Regarding the different liver function tests, there is a significant increase of ALT, AST, ALP, γ-GT, TB and TP, while there is asignificant decrease of albumin level in patient group compared to control group.
There is no significant difference between patient and control groups regarding cholesterol, TG, LDL-c and HDL-c.
Regarding ECG changes, the control group had normal ECG but ECG abnormality was present in 15.6% of patients and in 10 patients (76.9%) from the 13 patients with high NT-proBNP >125pg/ml. None of the studied participants had ECG changes suggestive of ischemic, valvular and hypertensive heart disease.
On testing the value of NT-pro BNP in this study, the NT-pro BNP concentration was significantly higher for the HCV patients (mean 120.62±72.602 pg/ml) than for the controls (mean 36.11±28.07 pg/ml) (P=0.001).
By using ROC curve, the cutoff point of NT-pro BNP at which sensitivity, specificity, positive predictive value (PPV), negative predictive value (NPV) and accuracy were 80%, 83%, 86%, 76% and 81% respectively was 65 pg/ml.

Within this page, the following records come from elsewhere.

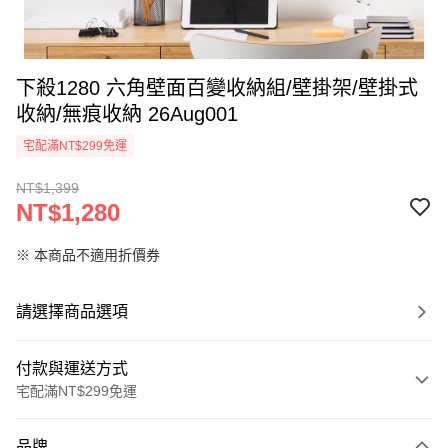
下殺1280 六角壁面百變收納組/壁掛架/壁掛式
收納/無痕收納 26Aug001
宅配滿NT$299免運
NT$1,399
NT$1,280
※ 本商品不適用折價券
請選擇商品選項
付款與運送方式
宅配滿NT$299免運
付款方式
品牌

BMI and albumin were significantly lower in the NT-pro BNP >65 pg/ml group than in the ≤65 pg/ml group (P=0.01 and P=0.027 respectively). No significance between group differences were found in age, gender, ECG, TC, LDL, HDL, TG, ALT, AST, ALP, γGT, TP, urea, creatinine, HCV RNA level or liver fibrosis level.
Multivariate analysis of independent parameters related to a NT-pro BNP level >65 pg/ml, of all studied participants, identified HCV infection, body mass index (BMI), albumin and AST (P=<0.0001, P =0.025, P=0.004 and P=0.036 respectively). In our study, HCV-RNA level, and liver fibrosis did not have a significant influence on high NT-pro BNP. The immune reaction toward HCV varies; thus, the difference might be caused by individual immune response.
We also divided the patient group with chronic HCV infection according to whether or not they had a high NT-pro BNP level, >125 pg/ml, the proposed cutoff value for heart failure. No statistically significant difference between the two groups was found.
This suggests that HCV infection influences cardiac function asymptomatically and that testing for NT-pro BNP would be helpful in identifying patients in an asymptomatic state of cardiac failure.